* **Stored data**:
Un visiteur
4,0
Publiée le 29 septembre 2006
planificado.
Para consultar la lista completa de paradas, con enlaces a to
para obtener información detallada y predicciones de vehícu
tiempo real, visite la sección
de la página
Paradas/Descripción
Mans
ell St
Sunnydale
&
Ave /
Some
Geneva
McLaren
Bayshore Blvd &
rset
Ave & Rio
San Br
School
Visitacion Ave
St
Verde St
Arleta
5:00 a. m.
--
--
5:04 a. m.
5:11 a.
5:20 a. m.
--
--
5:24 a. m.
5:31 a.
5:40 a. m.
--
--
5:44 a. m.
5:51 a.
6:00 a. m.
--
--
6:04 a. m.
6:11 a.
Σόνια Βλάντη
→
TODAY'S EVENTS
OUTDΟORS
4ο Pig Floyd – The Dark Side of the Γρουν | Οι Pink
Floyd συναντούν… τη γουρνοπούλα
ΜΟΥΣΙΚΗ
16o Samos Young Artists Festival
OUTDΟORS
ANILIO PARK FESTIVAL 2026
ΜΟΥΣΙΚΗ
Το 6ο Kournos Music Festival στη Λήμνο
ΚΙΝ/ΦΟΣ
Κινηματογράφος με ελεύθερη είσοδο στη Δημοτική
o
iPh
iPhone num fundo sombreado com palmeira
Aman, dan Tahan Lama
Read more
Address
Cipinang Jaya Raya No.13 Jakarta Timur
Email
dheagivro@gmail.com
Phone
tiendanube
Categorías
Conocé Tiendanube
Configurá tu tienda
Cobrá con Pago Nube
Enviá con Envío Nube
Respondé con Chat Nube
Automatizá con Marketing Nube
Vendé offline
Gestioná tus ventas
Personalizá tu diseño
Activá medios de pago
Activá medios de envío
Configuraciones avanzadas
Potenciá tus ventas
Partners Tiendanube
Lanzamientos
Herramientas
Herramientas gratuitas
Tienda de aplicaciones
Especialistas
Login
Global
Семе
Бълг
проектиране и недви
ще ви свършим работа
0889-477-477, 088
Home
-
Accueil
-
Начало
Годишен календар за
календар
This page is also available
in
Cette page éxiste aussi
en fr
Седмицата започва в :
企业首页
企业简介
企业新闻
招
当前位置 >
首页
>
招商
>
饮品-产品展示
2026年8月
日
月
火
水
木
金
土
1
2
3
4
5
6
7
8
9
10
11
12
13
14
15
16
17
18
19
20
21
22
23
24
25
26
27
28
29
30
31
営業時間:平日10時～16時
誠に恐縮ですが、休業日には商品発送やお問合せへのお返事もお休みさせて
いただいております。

* **EXERCISE INSTRUCTIONS**: Among the lines above, return those that hold the word "medios".

* **RESPONSE**:
Activá medios de pago
Activá medios de envío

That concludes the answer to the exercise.